Splicing the text A1, the text B1 and the text B to obtain a spliced text which is:

[ CLS I love [ MASK ] [ MASK ] museum [ SEP solar museum liter [ SOS ] museum solar liter [ EOS ]

Only the part of the "[ CLS ] i love [ MASK ] museum [ SEP ] solar museum up" is visible when two [ MASK ] are masked out in the prediction text A1.

The order of the text B is restored, and one word in "museum up sun [ EOS ]" is predicted each time.

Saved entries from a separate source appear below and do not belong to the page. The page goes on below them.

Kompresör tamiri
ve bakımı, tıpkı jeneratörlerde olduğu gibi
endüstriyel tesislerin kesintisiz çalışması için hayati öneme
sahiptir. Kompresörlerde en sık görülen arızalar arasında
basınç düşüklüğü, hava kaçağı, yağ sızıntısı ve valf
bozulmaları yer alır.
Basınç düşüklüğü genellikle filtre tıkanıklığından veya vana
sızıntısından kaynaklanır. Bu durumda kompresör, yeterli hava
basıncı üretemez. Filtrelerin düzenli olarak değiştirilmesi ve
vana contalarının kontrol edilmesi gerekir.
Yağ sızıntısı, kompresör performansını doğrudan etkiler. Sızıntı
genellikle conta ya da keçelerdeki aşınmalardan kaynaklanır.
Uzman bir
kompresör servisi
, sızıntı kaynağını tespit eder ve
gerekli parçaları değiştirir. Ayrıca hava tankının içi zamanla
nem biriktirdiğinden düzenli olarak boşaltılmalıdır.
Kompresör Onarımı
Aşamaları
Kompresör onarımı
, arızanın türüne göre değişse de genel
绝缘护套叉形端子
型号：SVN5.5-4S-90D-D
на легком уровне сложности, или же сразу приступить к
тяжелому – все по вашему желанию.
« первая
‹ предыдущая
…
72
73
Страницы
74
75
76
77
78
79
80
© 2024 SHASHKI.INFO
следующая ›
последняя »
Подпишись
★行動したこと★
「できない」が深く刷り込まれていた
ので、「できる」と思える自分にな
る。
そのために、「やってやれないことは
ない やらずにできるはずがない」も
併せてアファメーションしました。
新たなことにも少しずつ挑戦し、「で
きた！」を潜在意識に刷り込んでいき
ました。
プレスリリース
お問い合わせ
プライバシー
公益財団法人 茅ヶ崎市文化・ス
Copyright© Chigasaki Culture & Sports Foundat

First, b=1, "[ CLS ] when predicting" blogs "]I love [ MASK][MASK]Museum [ SEP ]]Solar museum liter [ SOS ]]"this parts are mutually visible, namely: x is x _b-1:0 ＝x ₀ ＝[SOS]；

b=2, "[ CLS", when predicting "object"]I love [ MASK][MASK]Museum [ SEP ]]Solar museum liter [ SOS ]]The "day" parts are visible to each other, namely: x is x _b-1:0 ＝[SOS]A step of blogging;

b=3, "[ CLS ] i love [ MASK ] museum [ SEP ] solar museum [ SOS ] museum" this part is visible to each other when predicting "museum".

And so on.

Thus, for text B to be recovered, each time a word in B is predicted, the input is the word vector in text B that has been previously predicted, i.e., the next word in B is predicted each time under the condition that the word vectors in A1, B1, and B have been found.

The invention provides a text pair-oriented Chinese language model pre-training method, which uses a generating method on the basis of encoding text pair information, when the language sequence of a text B is restored, the semantic relation between the text A1 and the text B1 is learned (the information of A1 is encoded in the sequence restoration of the text B), and simultaneously the restoration of the sequence of the text B can be regarded as a higher-level language modeling.

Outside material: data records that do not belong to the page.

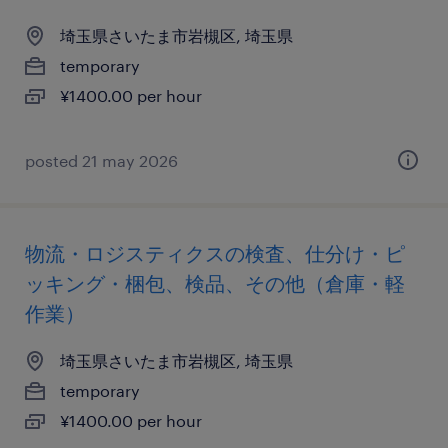
埼玉県さいたま市岩槻区, 埼玉県
temporary
¥1400.00 per hour
posted 21 may 2026
物流・ロジスティクスの検査、仕分け・ピ
ッキング・梱包、検品、その他（倉庫・軽
作業）
埼玉県さいたま市岩槻区, 埼玉県
temporary
¥1400.00 per hour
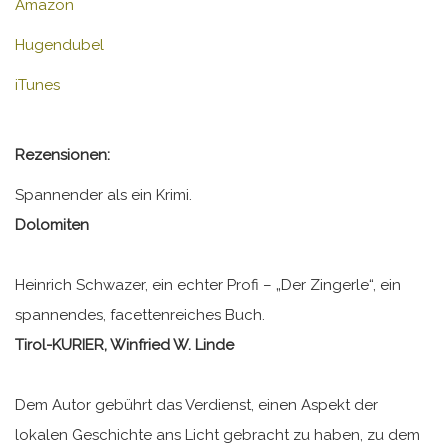
Amazon
Hugendubel
iTunes
Rezensionen:
Spannender als ein Krimi.
Dolomiten
Heinrich Schwazer, ein echter Profi – „Der Zingerle“, ein
spannendes, facettenreiches Buch.
Tirol-KURIER, Winfried W. Linde
Dem Autor gebührt das Verdienst, einen Aspekt der
lokalen Geschichte ans Licht gebracht zu haben, zu dem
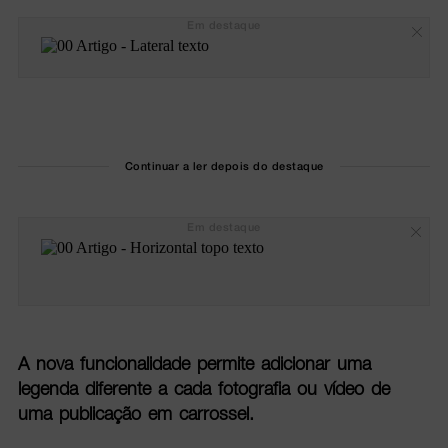
Em destaque
Continuar a ler depois do destaque
Em destaque
A nova funcionalidade permite adicionar uma
legenda diferente a cada fotografia ou vídeo de
uma publicação em carrossel.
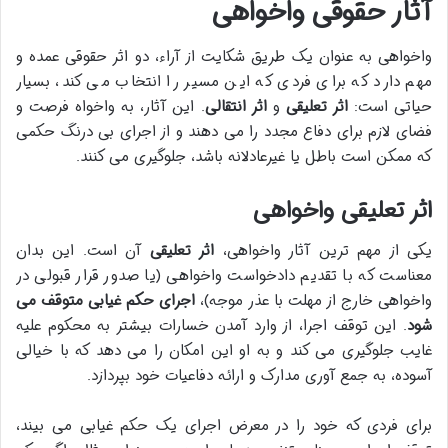
آثار حقوقی واخواهی
واخواهی به عنوان یک طریق شکایت از آراء، دو اثر حقوقی عمده و
مهم دارد که برای فردی که این مسیر را انتخاب می کند، بسیار
حیاتی است:
اثر تعلیقی
و
اثر انتقالی
. این آثار، به واخواه فرصت و
فضای لازم برای دفاع مجدد را می دهند و از اجرای بی درنگ حکمی
که ممکن است باطل یا غیرعادلانه باشد، جلوگیری می کنند.
اثر تعلیقی واخواهی
یکی از مهم ترین آثار واخواهی،
اثر تعلیقی
آن است. این بدان
معناست که با تقدیم دادخواست واخواهی (یا صدور قرار قبولی در
واخواهی خارج از مهلت با عذر موجه)،
اجرای حکم غیابی متوقف می
شود
. این توقف اجرا، از وارد آمدن خسارات بیشتر به محکوم علیه
غایب جلوگیری می کند و به او این امکان را می دهد که با خیالی
آسوده، به جمع آوری مدارک و ارائه دفاعیات خود بپردازد.
برای فردی که خود را در معرض اجرای یک حکم غیابی می بیند،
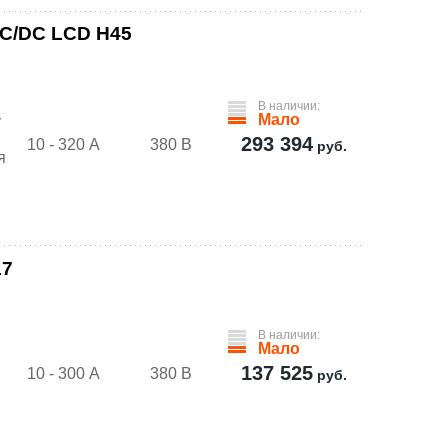
C/DC LCD H45
В наличии:
Мало
у
293 394
10 - 320 А
380 В
руб.
я
17
В наличии:
Мало
137 525
10 - 300 А
380 В
руб.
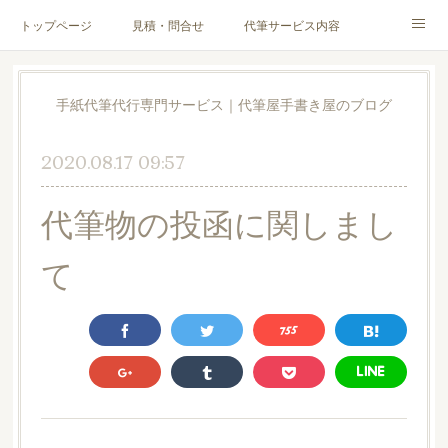
トップページ
見積・問合せ
代筆サービス内容
料金表
代筆サンプル
手紙文章作成代行サービス
手紙代筆代行専門サービス｜代筆屋手書き屋のブログ
代筆屋育成講座
代筆屋プロフィール
無料便箋
2020.08.17 09:57
ブログ
お客様の声
全国の公認代筆屋一覧
代筆物の投函に関しまし
Instagram
て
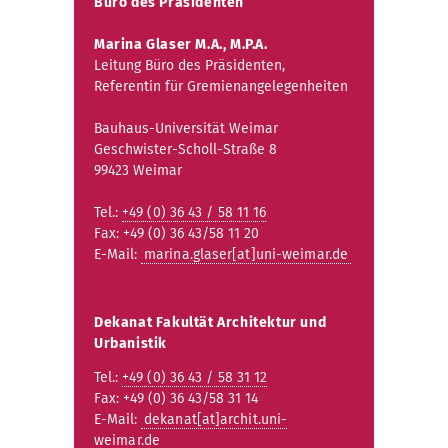
Büro des Präsidenten
Marina Glaser M.A., M.P.A.
Leitung Büro des Präsidenten,
Referentin für Gremienangelegenheiten
Bauhaus-Universität Weimar
Geschwister-Scholl-Straße 8
99423 Weimar
Tel.:
+49 (0) 36 43 / 58 11 16
Fax: +49 (0) 36 43/58 11 20
E-Mail:
marina.glaser[at]uni-weimar.de
Dekanat Fakultät Architektur und
Urbanistik
Tel.:
+49 (0) 36 43 / 58 31 12
Fax: +49 (0) 36 43/58 31 14
E-Mail:
dekanat[at]archit.uni-
weimar.de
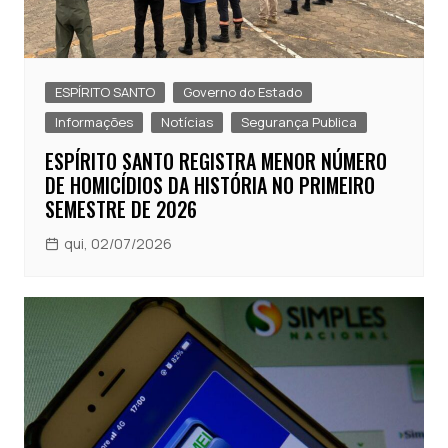
ESPÍRITO SANTO
Governo do Estado
Informações
Notícias
Segurança Publica
ESPÍRITO SANTO REGISTRA MENOR NÚMERO
DE HOMICÍDIOS DA HISTÓRIA NO PRIMEIRO
SEMESTRE DE 2026
qui, 02/07/2026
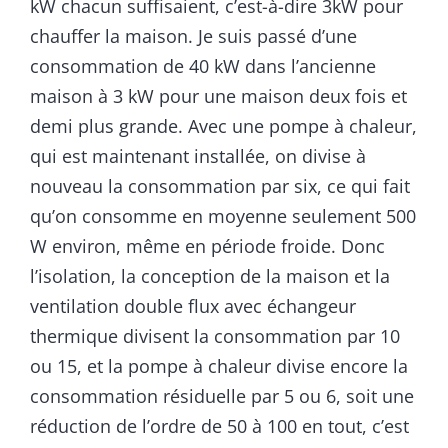
kW chacun suffisaient, c’est-à-dire 3kW pour
chauffer la maison. Je suis passé d’une
consommation de 40 kW dans l’ancienne
maison à 3 kW pour une maison deux fois et
demi plus grande. Avec une pompe à chaleur,
qui est maintenant installée, on divise à
nouveau la consommation par six, ce qui fait
qu’on consomme en moyenne seulement 500
W environ, même en période froide. Donc
l’isolation, la conception de la maison et la
ventilation double flux avec échangeur
thermique divisent la consommation par 10
ou 15, et la pompe à chaleur divise encore la
consommation résiduelle par 5 ou 6, soit une
réduction de l’ordre de 50 à 100 en tout, c’est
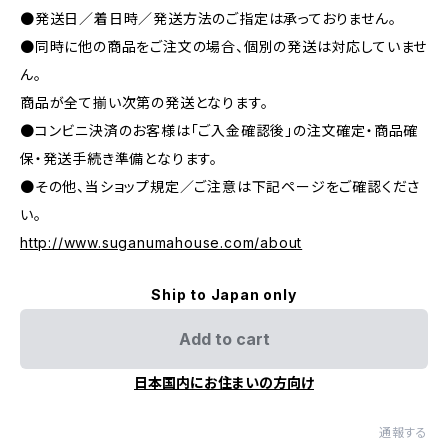
●発送日／着日時／発送方法のご指定は承っておりません。
●同時に他の商品をご注文の場合、個別の発送は対応していませ
ん。
商品が全て揃い次第の発送となります。
●コンビニ決済のお客様は「ご入金確認後」の注文確定・商品確
保・発送手続き準備となります。
●その他、当ショップ規定／ご注意は下記ページをご確認くださ
い。
http://www.suganumahouse.com/about
Ship to Japan only
Add to cart
日本国内にお住まいの方向け
通報する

The invention relates to a text pair-oriented Chinese language model pre-training method, which is characterized in that a text is pre-trained by using a language model and a generated order recovery task for segmentation, and language order information in a text pair can be more fully learned, so that the pre-training model effect is improved.

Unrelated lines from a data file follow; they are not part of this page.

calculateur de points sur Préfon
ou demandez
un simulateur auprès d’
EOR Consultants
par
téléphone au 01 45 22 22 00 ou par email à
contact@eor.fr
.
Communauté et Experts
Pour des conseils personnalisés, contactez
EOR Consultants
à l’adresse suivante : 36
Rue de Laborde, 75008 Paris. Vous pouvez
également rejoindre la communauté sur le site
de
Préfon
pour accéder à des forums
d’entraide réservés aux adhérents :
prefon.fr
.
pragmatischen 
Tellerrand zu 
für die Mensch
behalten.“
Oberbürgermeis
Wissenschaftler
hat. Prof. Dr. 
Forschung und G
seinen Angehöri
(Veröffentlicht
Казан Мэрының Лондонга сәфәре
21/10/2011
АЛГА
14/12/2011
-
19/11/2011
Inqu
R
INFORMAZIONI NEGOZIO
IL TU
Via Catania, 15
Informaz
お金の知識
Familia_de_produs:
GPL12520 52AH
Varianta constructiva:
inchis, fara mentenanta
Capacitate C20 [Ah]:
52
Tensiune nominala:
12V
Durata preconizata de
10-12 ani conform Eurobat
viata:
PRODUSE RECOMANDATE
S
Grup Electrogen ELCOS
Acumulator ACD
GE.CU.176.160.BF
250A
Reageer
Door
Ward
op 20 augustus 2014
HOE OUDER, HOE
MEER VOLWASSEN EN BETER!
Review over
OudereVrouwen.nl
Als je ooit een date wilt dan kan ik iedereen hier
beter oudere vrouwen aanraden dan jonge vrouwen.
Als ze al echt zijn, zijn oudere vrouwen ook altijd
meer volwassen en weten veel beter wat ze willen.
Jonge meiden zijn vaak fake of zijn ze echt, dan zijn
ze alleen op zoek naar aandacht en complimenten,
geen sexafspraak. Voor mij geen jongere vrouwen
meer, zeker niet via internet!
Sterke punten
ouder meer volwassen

The foregoing is merely a preferred embodiment of the present invention and it should be noted that modifications and adaptations to those skilled in the art may be made without departing from the principles of the present invention, which is also intended to be covered by the present invention.

Claims

1. A text pair-oriented Chinese language model pre-training method is characterized by comprising the following steps:

Wherein:

step 4.1, encoding vector matrix V of text A1 _A1 Obtained by:

Emb _A1(i) ＝Emb _A1char(i) +Emb _A1pos(i) +Emb _type(A1)

Step 4.2, encoding vector matrix V of text B1 _B1 Obtained by:

1) Word code Emb of i-th word in text B1 _B1(i) A word vector Emb for the i-th word in the text B1 _B1char(i) Position code Emb with ith word in text B1 _B1pos(i) Type code Emb with text B1 _type(B1) Sum of formulas such asThe following steps:

Emb _B1(i) ＝Emb _B1char(i) +Emb _B1pos(i) +Emb _type(B1)

Step 4.3, encoding vector matrix V of text B _B Obtained by:

Emb _B(i) ＝Emb _Bchar(i) +Emb _Bpos(i) +Emb _type(B)

Wherein:

Wherein:

e (): representing an averaging calculation;

a e len (A1), representing that in the text A1, the a-th word is masked;

Wherein:

1) Input V _A1 ,V _B1 And x _b-1:0 ；

Wherein:

2. The text-pair oriented chinese language model pretraining method of claim 1, wherein in step 2, for each randomly selected word, a MASK character [ -MASK ] is used to replace the corresponding word, resulting in a masked text.

3. The text-pair oriented chinese language model pretraining method of claim 1, wherein text a and text B refer to: the text A is a question text; text B is the answer text.